Este domingo, una semana antes del invierno -estación amada y con buen sol- . Diego mi hijo, sugirió hacer Lasagna para el almuerzo.
Era pasado el mediodía cuando la comencé, con cariño, con mi radio querida que acompañaba son suaves palabras. Buenos ingredientes y la tranquilidad de estar sola en la cocina mientras una copa de vino iba yendo y viniendo desde la mesada hacia mis dedos, y de ahí a hacer mas divertida y llevadera la tarea. Los chicos ponen la mesa, por pedido del padre sin mantel, platos rústicos, vasos de diferentes colores y estilos, y una gran familia que le hace honor a esta pasta que llega a la mesa en gran fuente, caliente y humeante ha salido del horno.
No vengo de familia italiana, por lo tanto la pasta y todo lo demás se compra
en el supermercado, sin embargo... adoro cocinar, y me encanta la metáfora de las capas de la Lasagna, como nuestra tierra, en donde se superponen capas de humus, de arena, de agua, de barro.

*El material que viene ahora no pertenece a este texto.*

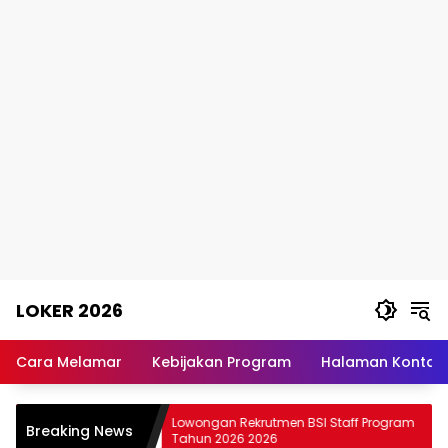
Skip
LOKER 2026
to
content
Rekomendasi
Lowongan
Cara Melamar
Kebijakan Program
Halaman Kontak
Kerja
Terpercaya
 PT JIEP
Lowongan Rekrutmen BSI Staff Program
Breaking News
Tahun 2026 2026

de huesos, de guerras, de deseos, de vientos, de amores, de civilizaciones. Ese brutal cúmulo es el que forma el suelo donde vivimos.
Así también la Lasagna, una pasta con salsa Bolognesa, de buena carne que tenga poca grasa, doradas cebollas, tomates rojo ardiente, y la salsa blanca, blanquísima y aterciopelada, perfumada con pimienta y nuez moscada.
Las capas de salsas y pastas se van superponiendo y el cocinero habilidoso
les va dando forma y cubre con una capita final de buen queso que se dora en el horno caliente.
Y llega a la mesa rústica con gente hambrienta y contenta.
nos abraza a todos y nos estimula a disfrutar de esta comida.
el marido, entre emocionado y divertido también disfruta del momento.
Doy gracias a la vida de estar aqui y de haber podido hacer esto, y le robo al poeta Vinicius de Moraes su saludo: ¡¡¡ Sarava!!!